◆ Data to use
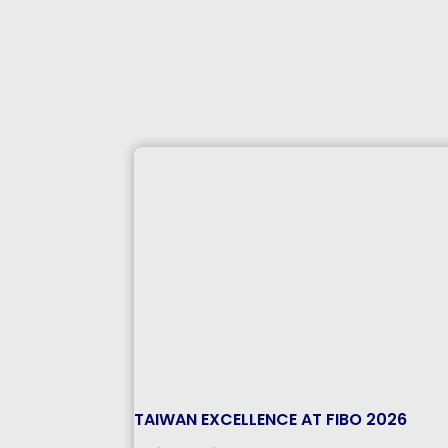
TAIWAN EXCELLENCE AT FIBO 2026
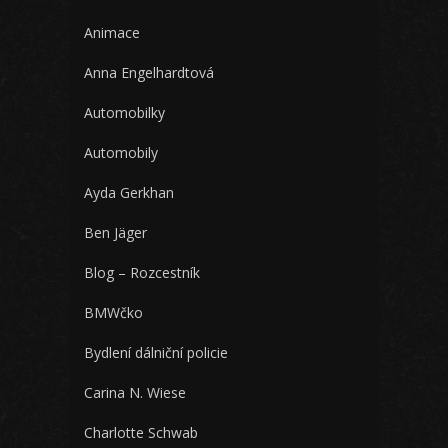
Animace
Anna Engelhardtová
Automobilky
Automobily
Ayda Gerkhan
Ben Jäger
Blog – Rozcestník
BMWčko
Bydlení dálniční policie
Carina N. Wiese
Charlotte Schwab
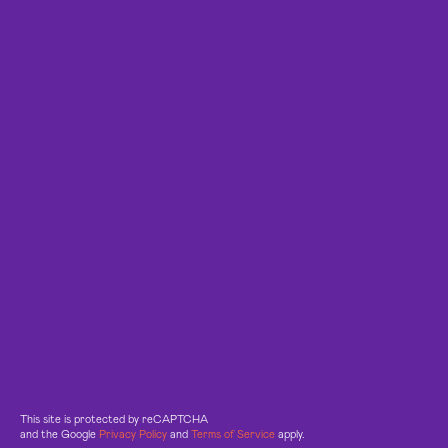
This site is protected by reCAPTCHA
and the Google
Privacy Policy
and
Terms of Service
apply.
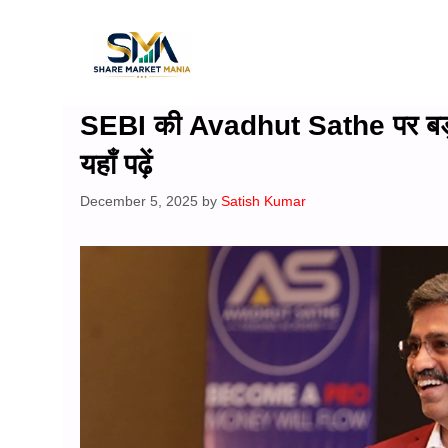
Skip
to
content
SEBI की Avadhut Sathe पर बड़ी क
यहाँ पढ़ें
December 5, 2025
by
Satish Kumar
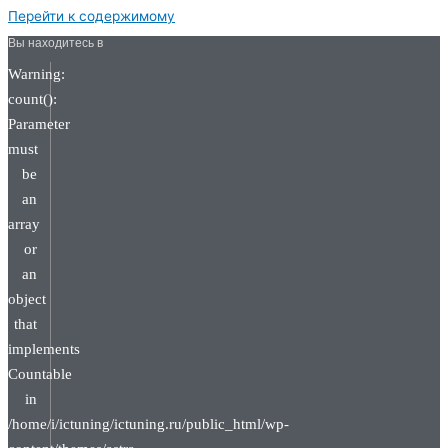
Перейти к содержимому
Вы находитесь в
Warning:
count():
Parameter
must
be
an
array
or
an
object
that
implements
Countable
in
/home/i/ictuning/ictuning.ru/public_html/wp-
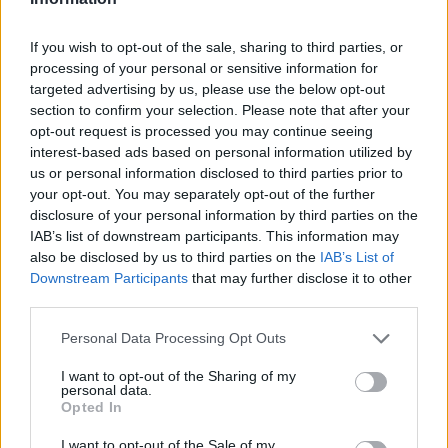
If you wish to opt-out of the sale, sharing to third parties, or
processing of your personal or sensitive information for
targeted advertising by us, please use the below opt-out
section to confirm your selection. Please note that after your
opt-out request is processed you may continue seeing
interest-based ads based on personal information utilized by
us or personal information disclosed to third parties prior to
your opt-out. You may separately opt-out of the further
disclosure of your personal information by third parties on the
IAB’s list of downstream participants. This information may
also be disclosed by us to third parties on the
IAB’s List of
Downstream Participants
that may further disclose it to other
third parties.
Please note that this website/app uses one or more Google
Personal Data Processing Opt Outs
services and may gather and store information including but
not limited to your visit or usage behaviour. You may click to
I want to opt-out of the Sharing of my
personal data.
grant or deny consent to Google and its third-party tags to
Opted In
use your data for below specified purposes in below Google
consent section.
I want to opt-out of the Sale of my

◆ Aim of the exercise
Where a line in the records above contains the word "third", include it in the count; state the total and nothing more.

◆ Your solution
6